Records for the exercise:

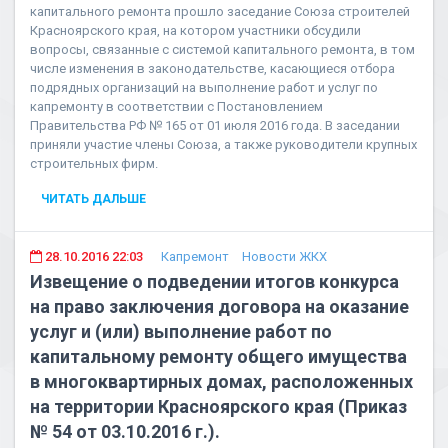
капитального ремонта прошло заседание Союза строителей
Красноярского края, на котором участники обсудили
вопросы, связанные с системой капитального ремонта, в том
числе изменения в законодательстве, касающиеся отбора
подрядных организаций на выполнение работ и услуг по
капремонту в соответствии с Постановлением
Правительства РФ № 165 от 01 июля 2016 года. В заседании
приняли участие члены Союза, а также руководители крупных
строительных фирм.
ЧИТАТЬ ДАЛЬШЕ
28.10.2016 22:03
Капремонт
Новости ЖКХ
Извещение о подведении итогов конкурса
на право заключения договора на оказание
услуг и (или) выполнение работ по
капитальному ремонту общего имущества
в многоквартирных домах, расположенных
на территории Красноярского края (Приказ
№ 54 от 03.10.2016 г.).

==

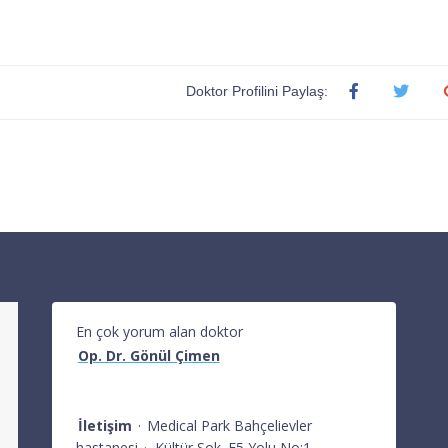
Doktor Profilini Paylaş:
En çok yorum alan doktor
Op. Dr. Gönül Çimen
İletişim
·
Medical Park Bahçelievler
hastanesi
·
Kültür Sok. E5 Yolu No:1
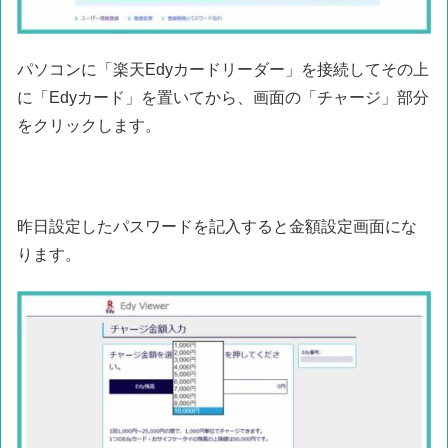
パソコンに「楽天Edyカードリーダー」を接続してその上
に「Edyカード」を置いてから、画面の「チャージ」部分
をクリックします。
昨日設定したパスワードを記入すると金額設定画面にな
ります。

Assigned task:
Each line above that contains the string "выполнение" should be identified and copied.

Written response:
подрядных организаций на выполнение работ и услуг по
услуг и (или) выполнение работ по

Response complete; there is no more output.